Yeah, it was rough. Yeah, it was hard to make ends meet. Did I like the jobs? Of course not. I hated them. But they kept the heat on and put food in the refrigerator. It took budgeting discipline and extreme frugality, but it was manageable.

Would I have preferred higher wages? Of course.

But you know what I hated most about those low-wage food service jobs? I hated knowing that no matter how hard I worked, no matter how good I became at my job, there was little chance that I’d be paid more than the day I was hired.

Luckily, I also knew my job was a steppingstone to something better. It wasn’t a vocation. I got out. But there are some who think they’re doomed to a life of low-wage labor and that raising minimum wage rates will solve their problems.

I don’t think the answer lies in tinkering with minimum wage laws.
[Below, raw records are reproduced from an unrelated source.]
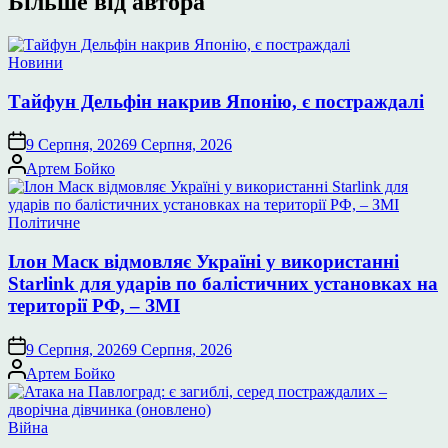
Більше від автора
Опублікувати
Новини
у
Тайфун Дельфін накрив Японію, є постраждалі
9 Серпня, 2026
9 Серпня, 2026
Опубліковано
Артем Бойко
Опублікувати
Політичне
у
Ілон Маск відмовляє Україні у використанні
Starlink для ударів по балістичних установках на
території РФ, – ЗМІ
9 Серпня, 2026
9 Серпня, 2026
Опубліковано
Артем Бойко
Опублікувати
Війна
у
In fact, I believe those laws are doing more harm than good:

Instead, how about we throw out those laws and let employers and their employees engage in wage negotiations?

Let employees market their skills and labor.

Most employees will work harder if there is promise of greater pay and most employers will pay premiums for seasoned labor. It’s a win-win scenario.

A situation where harder work is not and cannot be rewarded – well, that’s pretty miserable, isn’t it?